In ancient Israel's saga of rebellion against her Creator, one incident stands out due to its brazenness. When an aged Samuel appoints his greedy and unrighteous sons as judges in his place (I Samuel 8:1-3), the elders of Israel demand that he instead install a king "to rule over [Israel] like all the other nations" (I Samuel 8:5, Amplified Bible; emphasis ours throughout). Grieved by this request, Samuel takes the matter to God, who tells him that the real issue is that the people had rejected God from being King over them (verse 7). In reality, they were demonstrating their lack of trust in God. Though not saying it in so many words, this nation whom God had perfectly redeemed from Egypt found their Sovereign to be untrustworthy.

Samuel gives the assembled people a prophetic glimpse of life under a human king (verses 10-18). Yet, even after this inspired warning, the people maintain that they want "a king over us, that we also may be like all the nations, and that our king may judge us and go out before us and fight our battles" (verses 19-20). Even though it is not the ideal, and it is not what God would have chosen for them, He gives them what they ask—a government like the nations around them had. Sometimes God's most effective judgment is to give His people what they want and let them suffer for it.

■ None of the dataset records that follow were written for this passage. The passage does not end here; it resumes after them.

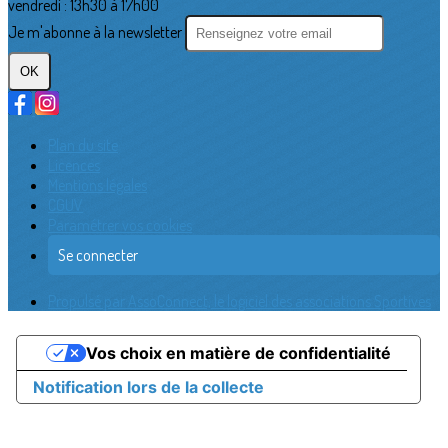
vendredi : 13h30 à 17h00
Je m'abonne à la newsletter
OK
Plan du site
Licences
Mentions légales
CGUV
Paramétrer vos cookies
Se connecter
Propulsé par AssoConnect, le logiciel des associations Sportives
Vos choix en matière de confidentialité
Notification lors de la collecte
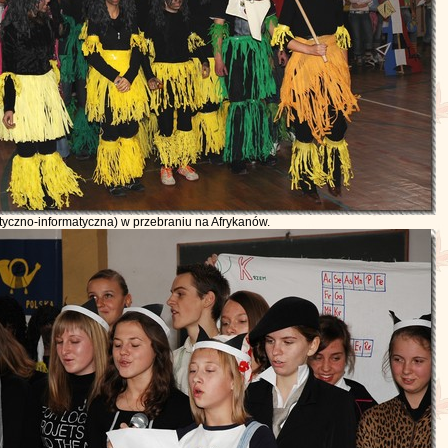
yczno-informatyczna) w przebraniu na Afrykanów.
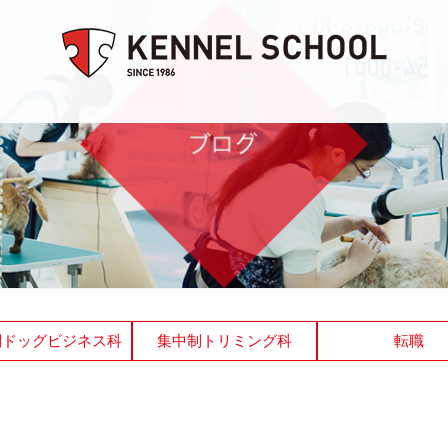
制ドッグビジネス科
集中制トリミング科
転職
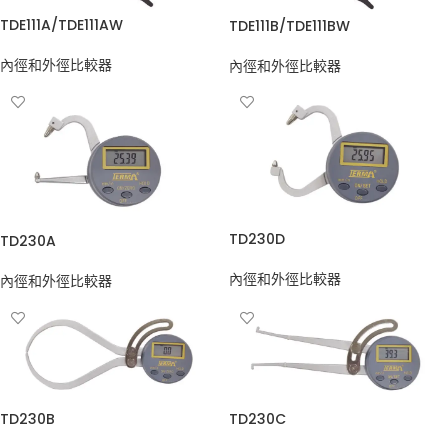
TDE111A/TDE111AW
TDE111B/TDE111BW
內徑和外徑比較器
內徑和外徑比較器
TD230D
TD230A
內徑和外徑比較器
內徑和外徑比較器
TD230B
TD230C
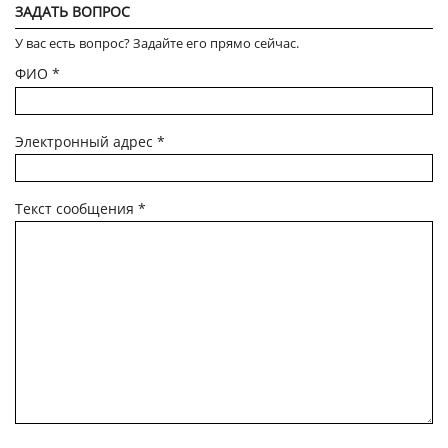
ЗАДАТЬ ВОПРОС
У вас есть вопрос? Задайте его прямо сейчас.
ФИО
*
Электронный адрес
*
Текст сообщения
*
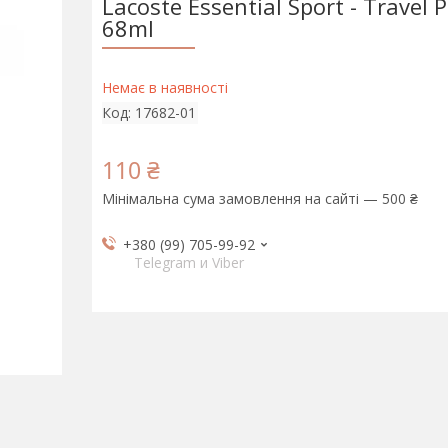
Lacoste Essential Sport - Travel
68ml
Немає в наявності
Код:
17682-01
110 ₴
Мінімальна сума замовлення на сайті — 500 ₴
+380 (99) 705-99-92
Telegram и Viber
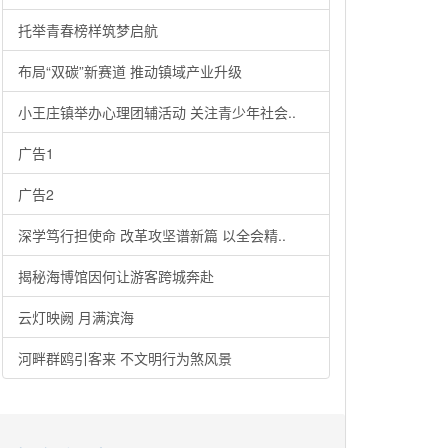
托举青春榜样筑梦启航
布局“双碳”新赛道 推动镇域产业升级
小王庄镇举办心理团辅活动 关注青少年社会..
广告1
广告2
深学笃行担使命 改革攻坚谱新篇 以全会精..
揭秘海博馆因何让游客跨城奔赴
云灯映阙 月满滨海
河畔群鸥引客来 不文明行为煞风景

God knew that Israel would someday be influenced by surrounding nations and desire a similar form of government. Knowing His people's hardness of heart, He gives instructions regarding that scenario, such as that He would choose the king, that the king would not be foreign-born, etc. However, His true intention was for Israel to be "a kingdom of priests and a holy [set apart] nation" (Exodus 19:6). Earlier, they had been "a people dwelling alone, not reckoning itself among the nations" (Numbers 23:9). God reminds them: "I am the LORD your God, who has separated you from the peoples" (Leviticus 20:24). The Israelites' great distinction was that they were not like the other nations—and God desired that they remain that way.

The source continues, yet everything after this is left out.